On June 10, the PCAOB adopted Auditing Standard No. 18, which covers three key areas of increased risks for material misstatements: related party transactions, significant unusual transactions and financial relationships and transactions with executive officers. The PCAOB indicated that its inspection and enforcement activities found continuing weakness in auditors’ scrutiny of these areas, and the new auditing standard requires additional risk-based procedures that are designed to assist the auditor in identifying red flags. The changes also affect auditor’s communications with audit committees.  Subject to SEC approval, the standards will become effective for audits of financial statements for fiscal years beginning on or after December 15, 2014.

Relationships and transactions with related parties.  Related party transactions pose increased risks of material misstatement, as they may involve difficult measurement and recognition issues, provide an opportunity for management to act in its own interest, have been used in some instances to engage in fraud and, particularly important from an accounting perspective, their substance (such as the financial reality) may differ materially from their legal form. As to the definition of the term “related parties,” auditors are expected to look to the requirements of the SEC relevant to the company under audit with respect to the accounting principles applicable to that company. In response to comments, the PCAOB clarified that the company is responsible for identifying its related parties and the auditor begins with the information obtained from the company, with the responsibilities to perform procedures to test the accuracy and completeness of the company’s assessment. Management will need to provide written representation to the auditor that it has made available the names of all related parties and transactions with those.

What’s new.  The requirement to adopt basic procedures that are more in-depth, rather than suggested procedures, makes the standard different from existing AU sec. 334, including a focus on obtaining an understanding of the terms and business purposes (or the lack thereof) of related party transactions. Auditors must evaluate not only the adequacy of disclosure but also the accounting for the transactions. In addition, auditors will be required to communicate with the audit committee its evaluation of the company’s identification of, accounting for, and disclosure of its relationships and transactions with related parties.
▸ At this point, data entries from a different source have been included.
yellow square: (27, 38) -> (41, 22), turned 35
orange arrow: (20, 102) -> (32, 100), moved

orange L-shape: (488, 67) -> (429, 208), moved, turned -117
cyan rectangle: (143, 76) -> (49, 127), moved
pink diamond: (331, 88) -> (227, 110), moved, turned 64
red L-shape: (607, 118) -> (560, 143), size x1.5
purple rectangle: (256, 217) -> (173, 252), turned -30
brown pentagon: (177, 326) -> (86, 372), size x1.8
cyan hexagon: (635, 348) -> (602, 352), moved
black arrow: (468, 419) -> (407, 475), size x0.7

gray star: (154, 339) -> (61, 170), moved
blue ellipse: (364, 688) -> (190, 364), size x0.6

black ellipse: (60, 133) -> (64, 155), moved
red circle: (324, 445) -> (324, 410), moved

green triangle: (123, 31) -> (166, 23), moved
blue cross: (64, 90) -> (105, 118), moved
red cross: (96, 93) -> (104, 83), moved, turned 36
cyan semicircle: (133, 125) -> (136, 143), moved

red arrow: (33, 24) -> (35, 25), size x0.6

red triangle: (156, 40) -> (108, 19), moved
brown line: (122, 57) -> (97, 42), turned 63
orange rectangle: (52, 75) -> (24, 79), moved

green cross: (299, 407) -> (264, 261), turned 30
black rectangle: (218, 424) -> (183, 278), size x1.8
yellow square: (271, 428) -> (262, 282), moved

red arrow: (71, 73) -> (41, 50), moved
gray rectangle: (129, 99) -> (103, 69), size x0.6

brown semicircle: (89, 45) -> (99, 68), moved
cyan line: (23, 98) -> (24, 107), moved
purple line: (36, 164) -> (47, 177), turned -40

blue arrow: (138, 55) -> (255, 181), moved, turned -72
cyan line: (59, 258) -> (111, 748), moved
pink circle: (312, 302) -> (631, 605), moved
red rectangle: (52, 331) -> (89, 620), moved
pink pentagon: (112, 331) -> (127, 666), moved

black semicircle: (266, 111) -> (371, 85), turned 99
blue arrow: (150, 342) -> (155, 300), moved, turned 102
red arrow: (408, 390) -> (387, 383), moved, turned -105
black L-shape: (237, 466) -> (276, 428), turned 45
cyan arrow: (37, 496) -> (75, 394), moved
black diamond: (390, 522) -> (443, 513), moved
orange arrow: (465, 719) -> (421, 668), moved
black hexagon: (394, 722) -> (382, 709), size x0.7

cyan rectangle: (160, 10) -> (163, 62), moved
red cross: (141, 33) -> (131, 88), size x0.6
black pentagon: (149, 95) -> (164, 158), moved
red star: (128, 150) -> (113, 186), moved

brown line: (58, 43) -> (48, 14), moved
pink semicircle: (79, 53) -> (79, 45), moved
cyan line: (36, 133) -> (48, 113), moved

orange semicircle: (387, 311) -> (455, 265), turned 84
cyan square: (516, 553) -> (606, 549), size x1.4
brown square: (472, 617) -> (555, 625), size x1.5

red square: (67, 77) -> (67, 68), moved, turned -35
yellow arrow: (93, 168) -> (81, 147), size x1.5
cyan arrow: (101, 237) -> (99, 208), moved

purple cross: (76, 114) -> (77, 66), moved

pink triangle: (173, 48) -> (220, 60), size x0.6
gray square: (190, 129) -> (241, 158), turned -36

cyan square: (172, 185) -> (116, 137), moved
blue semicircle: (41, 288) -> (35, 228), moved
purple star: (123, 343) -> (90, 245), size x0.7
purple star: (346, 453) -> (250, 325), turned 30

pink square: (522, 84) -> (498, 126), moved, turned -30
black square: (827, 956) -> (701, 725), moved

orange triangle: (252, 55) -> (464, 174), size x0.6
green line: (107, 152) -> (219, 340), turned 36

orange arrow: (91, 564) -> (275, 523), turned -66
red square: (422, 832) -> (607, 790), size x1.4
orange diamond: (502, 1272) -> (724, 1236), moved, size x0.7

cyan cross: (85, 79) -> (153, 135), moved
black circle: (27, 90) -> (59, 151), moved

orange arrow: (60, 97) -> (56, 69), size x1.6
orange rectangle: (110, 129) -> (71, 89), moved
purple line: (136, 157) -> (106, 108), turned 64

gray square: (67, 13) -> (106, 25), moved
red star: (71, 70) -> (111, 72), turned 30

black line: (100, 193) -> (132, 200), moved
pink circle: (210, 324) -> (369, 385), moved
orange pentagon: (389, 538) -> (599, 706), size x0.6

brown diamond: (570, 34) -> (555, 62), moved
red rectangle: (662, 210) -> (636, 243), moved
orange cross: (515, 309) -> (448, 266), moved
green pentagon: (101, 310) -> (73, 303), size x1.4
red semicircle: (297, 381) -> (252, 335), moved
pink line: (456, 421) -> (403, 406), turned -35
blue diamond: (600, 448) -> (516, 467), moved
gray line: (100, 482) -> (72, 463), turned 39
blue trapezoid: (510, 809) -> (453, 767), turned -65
Significant unusual transactions.  Significant unusual transactions are generally transactions that are outside the normal course of business for the company or that otherwise appear to be unusual given the auditor’s understanding of the company and its environment, due to their size, timing and nature. Not surprisingly, they sometimes overlap with related party transactions.

What’s new.  Specific procedures have been developed to improve the auditor’s identification of significant unusual transactions, for example, requiring auditors to make inquiries of management and others. Auditors must read the underlying documentation to determine whether the terms and other information are consistent with other audit evidence about the business purpose of the transaction, evaluate whether the transaction has been authorized and approved in accordance with company policies and procedures and assess the financial capability of the other parties to the transaction. There is an additional emphasis on focusing on the business purpose of the transaction due to concerns that the transactions may conceal fraud.

Financial relationships and transactions with executive officers.  New procedures in this area are designed to heighten the auditor’s attention to incentives or pressures for the company to achieve a particular financial position or operating result. In response to comments, clarifications were made to explicitly provide that this does not include an assessment of the appropriateness or reasonableness of executive compensation arrangements.

What’s new.  Auditors are already required to consider obtaining an understanding of compensation arrangements with senior management, and will now be required to perform additional procedures to understand the company’s financial relationships and transactions with its executive officers as a risk analysis.